I have been able to have a few
conversations with Canadians about their view toward guns and violence and the
ones I have talked with have no need for more guns. They have firearms for hunting and use them
for that purpose. They see no need for
handguns or military rifles and do not want them used in their country.
Canadians are not as religious in
belief or practice as Americans say they are but their national anthem mentions
God and asked God to bless their land.
(“God bless our land, so noble and free, Oh Canada, we stand on guard
for thee…”) I thought about our two
countries and how much we have in common but our common view toward life in
general is so vastly different. How can
two countries with common origins be so different in the way we view life in
general?
Perhaps as Americans we need to
re-examine why we hold certain truths to be self-evident, especially when it
comes to what we value and why. We do
sing a song that asks God to bless America (two of them in fact) but our
national anthem is a song about a war in which our flag can be seen through the
smoke and haze resulting from the battles in the war. Do we see ourselves as violent people because
we have always been a warring people founded during a revolution and consider
violence to be part of the American way of life?

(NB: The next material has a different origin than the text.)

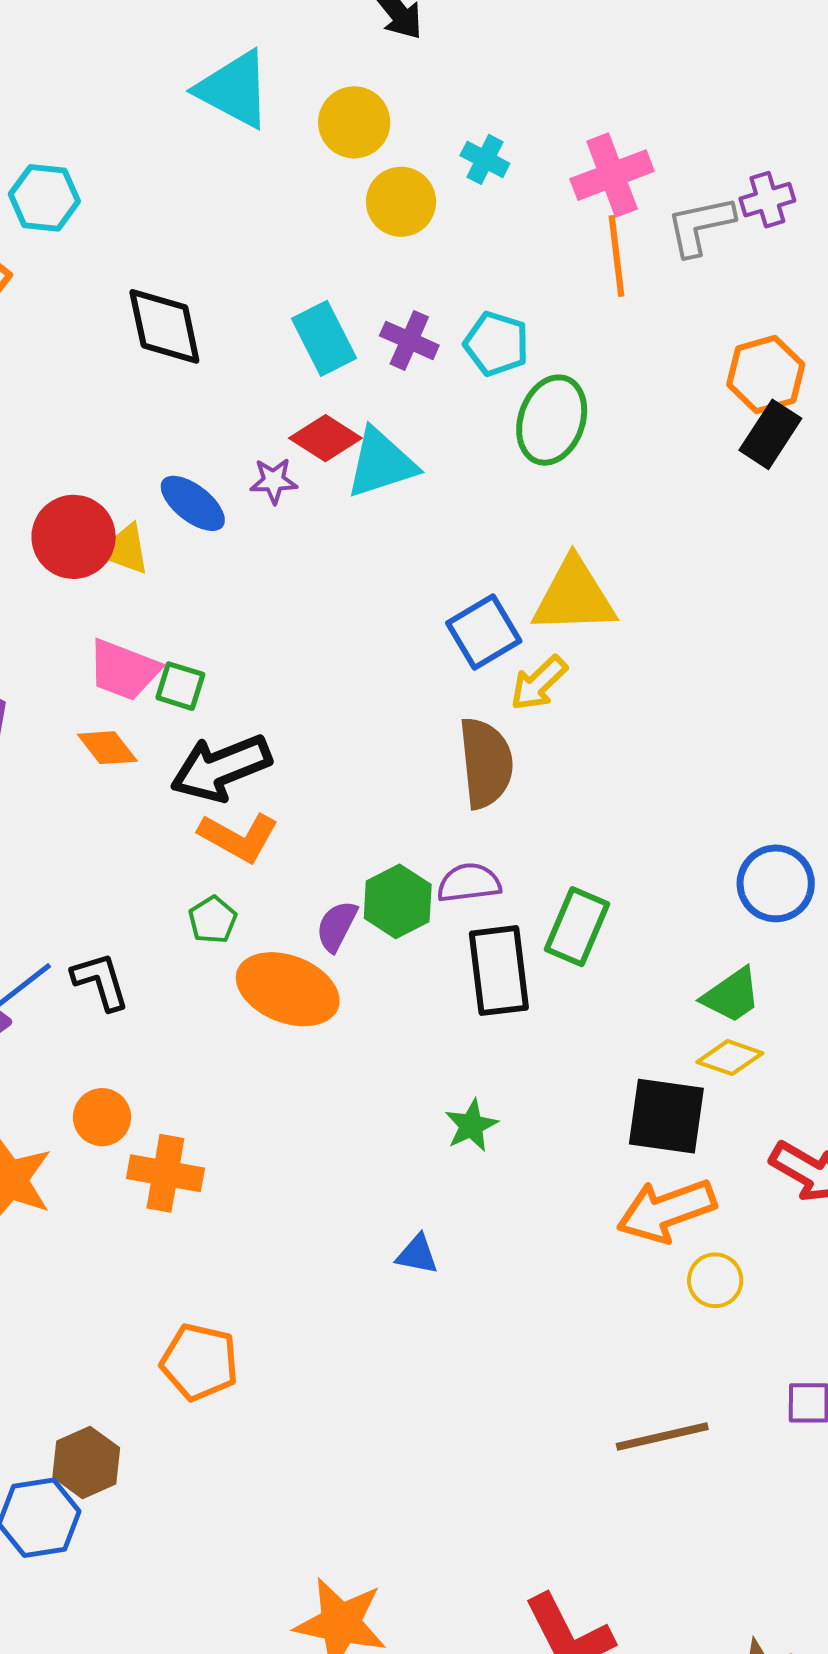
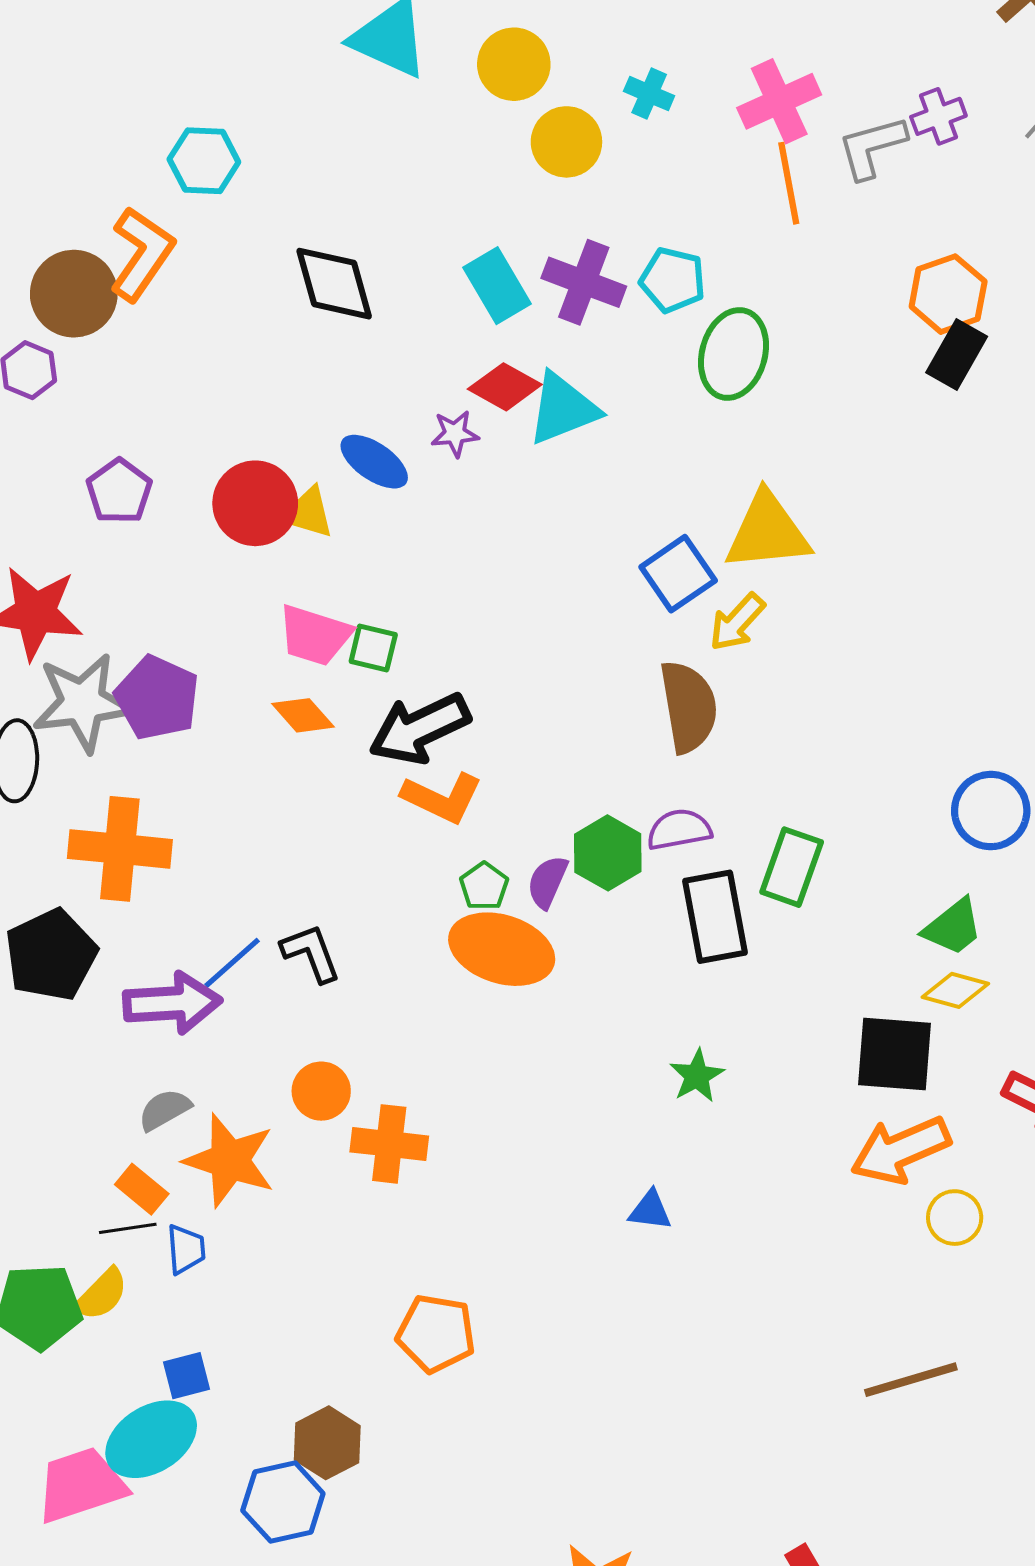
purple cross: (409, 340) -> (584, 282), size x1.4
green pentagon: (213, 920) -> (484, 886), moved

Canada has had their share of wars
over their history including the early atrocities of the British sending the
French Acadians away to be wanderers or worst to their death on boats as they
made their way to France in 1755. When
they decided to become a country, however, they had a meeting in Charlottetown,
PEI and discussed confederation and merged the provinces into one country by
signing a piece of paper. Maybe that
early beginning of accord and concord set the pattern for resolving differences
in a peaceful manner rather than with violence.
“How good and pleasant it is when kindred live together
in unity! It is like precious oil on the
head, running down on the beard of Aaron, running down over the collar of his
robes. It is like the dew of Hermon,
which falls on the mountains of Zion.
For there the Lord ordained his blessing, life evermore.” (Psalm 133)

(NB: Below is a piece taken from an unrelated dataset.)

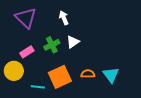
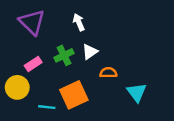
orange semicircle: (88, 74) -> (108, 73), moved

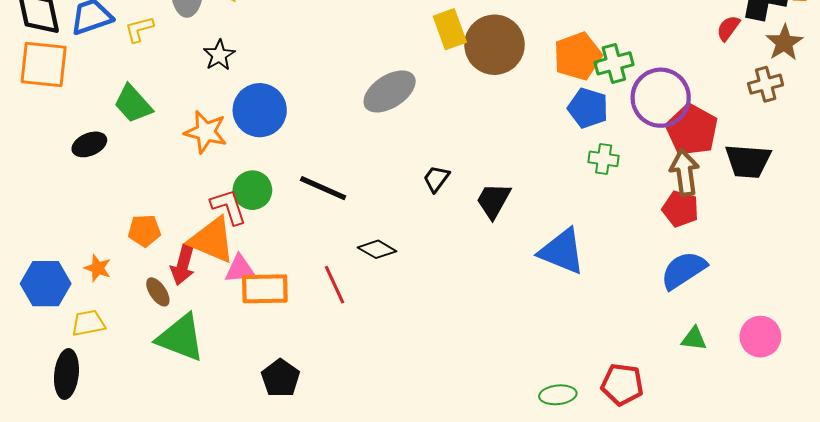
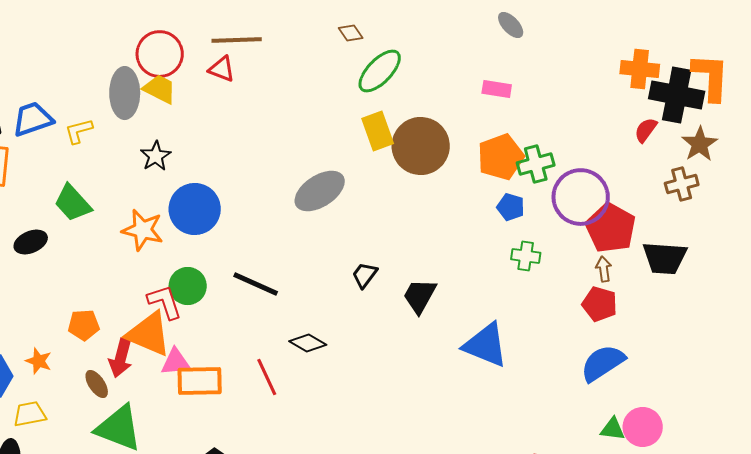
blue pentagon: (588, 108) -> (511, 207), size x0.7
brown arrow: (685, 172) -> (604, 269), size x0.6
pink circle: (760, 337) -> (643, 427), moved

We went into town this morning to
use the internet at the public library.
Annapolis Royal has a very nice little library. For a town of less than 500 residents it has
most conveniences one needs to be comfortable.
We used the free internet there for about a half hour and then walked up
and down the main street looking in a few shops. Some of them are very old fashioned and some
are a bit more modern.
We had lunch at the Port Anne Café
which was like stepping back in time.
The décor looks as if it is out of the 1960s with little wooden booths
along the walls and tables for four in the center. One very hard working waitress was serving
all the tables and doing a very good job of it.

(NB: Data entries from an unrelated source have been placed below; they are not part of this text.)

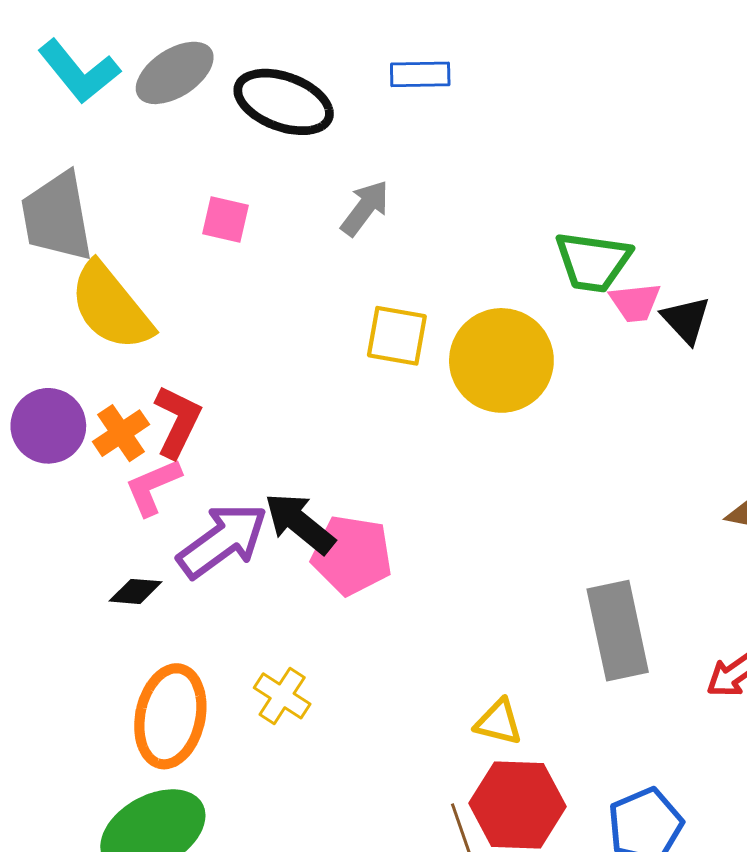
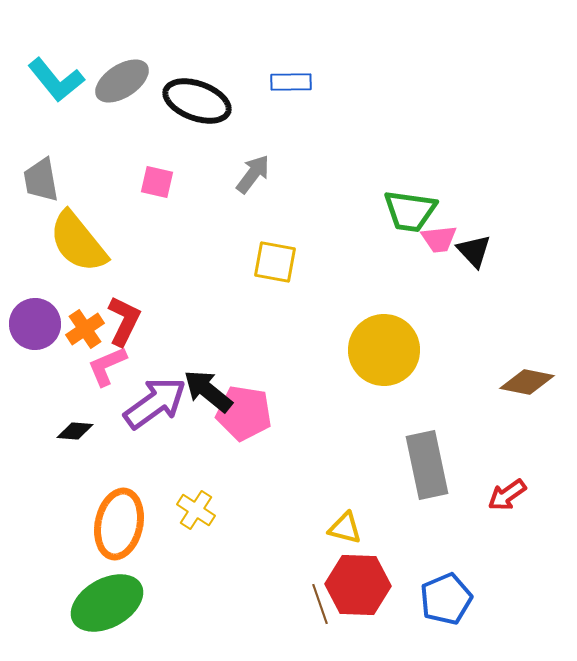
gray trapezoid: (57, 217) -> (41, 180), size x0.7
yellow circle: (501, 360) -> (384, 350), moved
black diamond: (135, 591) -> (75, 431), moved

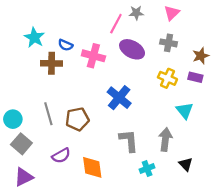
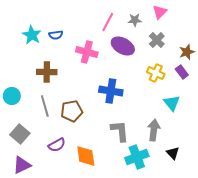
gray star: (136, 13) -> (135, 20), moved
gray cross: (169, 43) -> (157, 40), turned 35
blue semicircle: (65, 45) -> (56, 35), moved, turned -32
brown cross: (52, 63) -> (47, 72), moved
purple rectangle: (195, 77) -> (182, 72), turned 40
blue cross: (119, 98) -> (111, 91), turned -30
cyan circle: (13, 119) -> (12, 96), moved
cyan cross: (147, 168) -> (137, 157), size x1.6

She greeted us and took our order.
The special today was a lobster burger with French fries and cole
slaw. We both had the special and I
ordered iced tea which was tea in a bottle.
That is the standard here. There
does not seem to be a place that has actual brewed tea that comes in a glass
with ice. Most places give you a bottle
with Nestea iced tea in it.
The place was filled with many local
people, many of them elderly. Most were
ordering the special as we did. Some
were also having a local delicacy called poutine. Poutine is French fries covered with gravy
and cheese curds. We have not tried it
yet but plan to before going home just to say we did.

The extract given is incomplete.